Felix quickly recognizes the poverty and hardship suffered by the people of Lille and arranges for food to find its way to his hosts' kitchen, for which the family is extremely grateful.
"Apparently we're going to set up quarters here; we will wait until the division has assembled and then there will be a showdown with the English. You see very few [French]men here. But many pale-faced women, who pursue our troops with desperate, worn-out - sometimes even vengeful - expressions.
Another teacher and her daughters also lived in the house, and I got on very well with all of them, enjoying many chats together, despite the fact that the ceaseless thunder of the canons was a constant reminder of the actual reason for our journey to France. A young lady, another teacher, also lived in the house, and I was able to expand my knowledge of French in conversation with her, as nobody spoke German.
Due to my knowledge of French I was entrusted with several tasks, including finding a stable for my Captain's horse, and pleasant quarters for him, as well as requisitions for all manner of possible and impossible things, including the constant negotiations with our hosts, who frequently cooked us up some meat or made us a salad or gave us some wine. But still, several things had to be discussed with them as a matter of form, and these tasks fell to me. I quickly started to realize the poverty and hardship being suffered by the people of Lille, and even though our hosts did not beg at our field kitchens like other people, it didn't mean that they were suffering less. I therefore had meat and bread sent to their kitchen, for which they were extraordinarily grateful.

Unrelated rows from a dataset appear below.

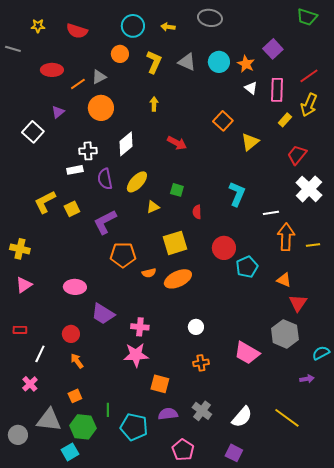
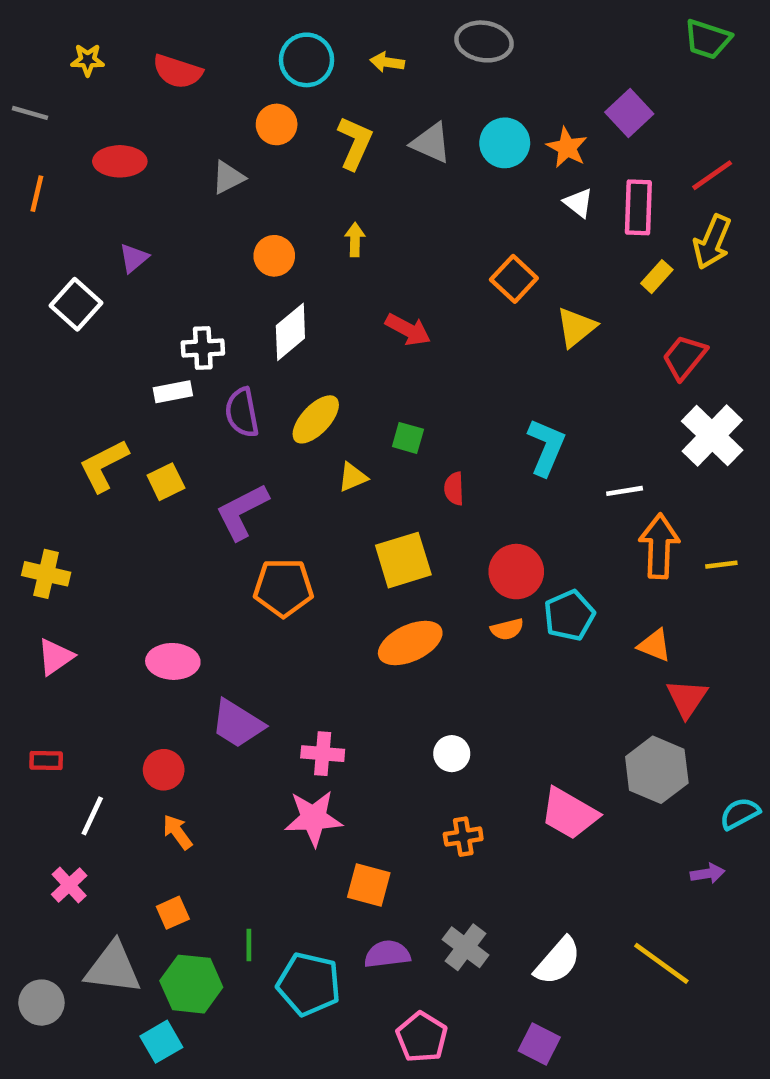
orange line: (78, 84) -> (37, 194), moved, turned -42
orange circle: (101, 108) -> (274, 256), moved, size x0.7
orange semicircle: (149, 273) -> (507, 629), moved

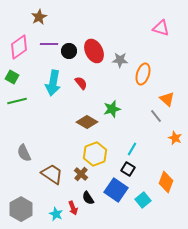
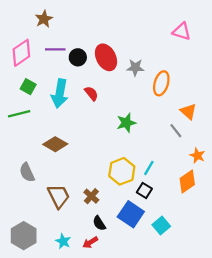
green square: (12, 77) -> (28, 87), moved
brown diamond: (87, 122) -> (55, 144), moved
yellow hexagon: (95, 154) -> (122, 171), moved
brown trapezoid: (52, 174) -> (59, 196), turned 30
orange diamond: (166, 182) -> (187, 181), moved, turned 35
red arrow: (73, 208) -> (90, 242), moved, turned 80

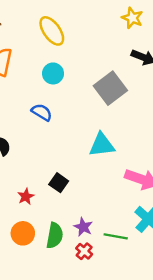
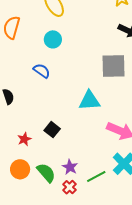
gray square: (110, 88) -> (114, 66), moved, turned 32
green semicircle: (55, 235) -> (46, 173), turned -55
green line: (116, 236) -> (96, 176), turned -42

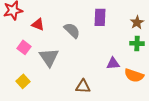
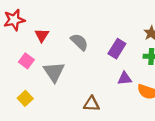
purple rectangle: (100, 17) -> (117, 49), moved, turned 30
red triangle: (38, 24) -> (42, 35), turned 40

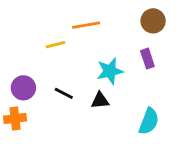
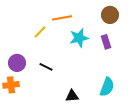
yellow line: (55, 45) -> (40, 32), turned -32
cyan star: (110, 71) -> (79, 38), moved
black triangle: (100, 100) -> (72, 96), moved

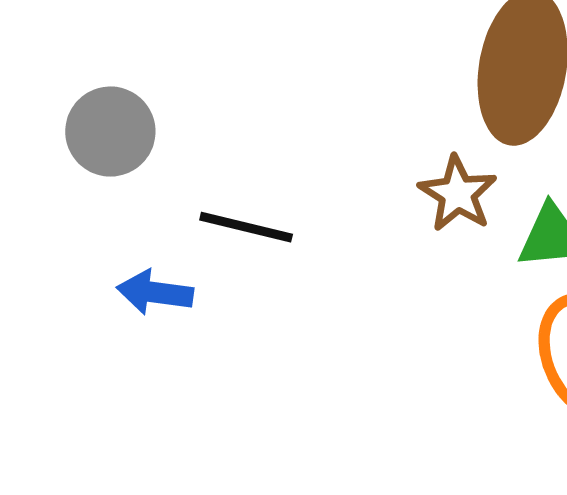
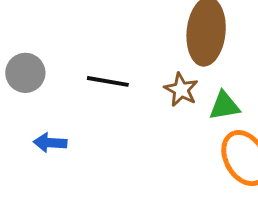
black line: (246, 227) -> (108, 81), moved

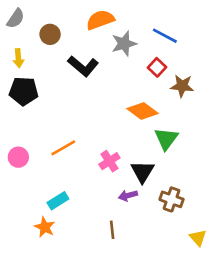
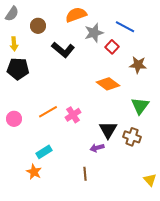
red square: (157, 67) -> (112, 47), moved
green triangle: (166, 139) -> (140, 106), moved
pink cross: (109, 161) -> (73, 115), moved
brown cross: (172, 199) -> (132, 137), moved

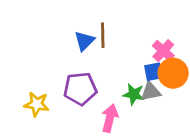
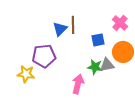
pink cross: (163, 51) -> (120, 23), moved
blue square: (153, 72) -> (98, 40), moved
purple pentagon: (80, 89) -> (44, 56), moved

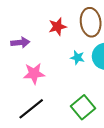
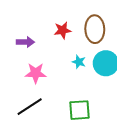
green square: (83, 107) -> (80, 110), turned 30

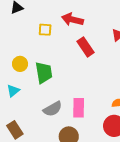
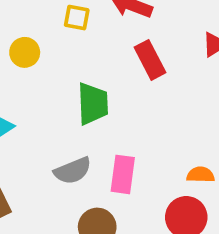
yellow circle: (20, 64) -> (25, 52), moved
green trapezoid: (44, 73) -> (93, 104), moved

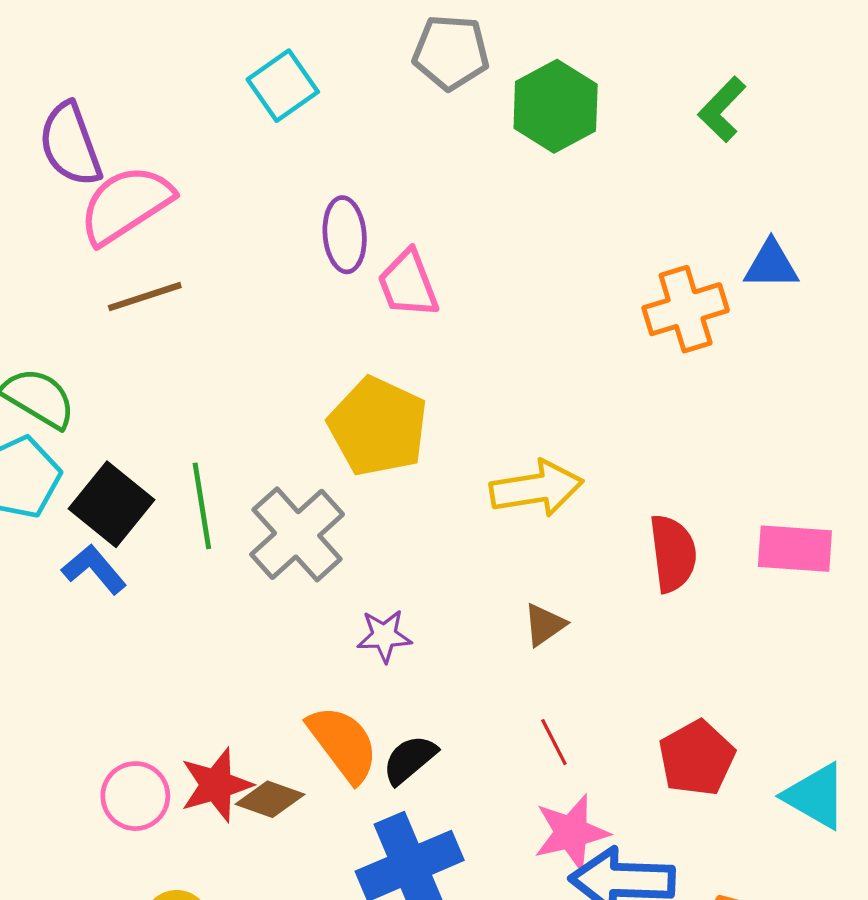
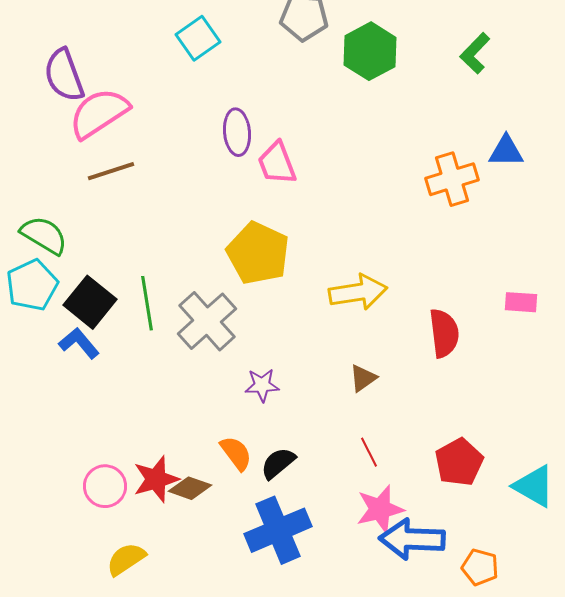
pink rectangle: (795, 549) -> (521, 302), moved, size x0.7
orange semicircle: (343, 744) -> (236, 453), size x0.7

One evening, exhausted from walking around and speaking, I asked if I could sit down in the large kitchen, together with the entire household, ostensibly to write my diary. But after just five minutes, I found myself in keen conversation which only stopped when I really considered it time to withdraw. And even though feelings of almost friendship bound us to each other, it was ultimately on these evenings, and in these chats, that we always finished up by wishing for a speedy peace.
In the meantime, I had, with the consent of my sergeant, moved to the former quarters of my Captain, where I slept in a room in a saloon close by with two comrades. Although the bed could not be compared with my mattress, it was still much more comforable than the straw mattress in the school".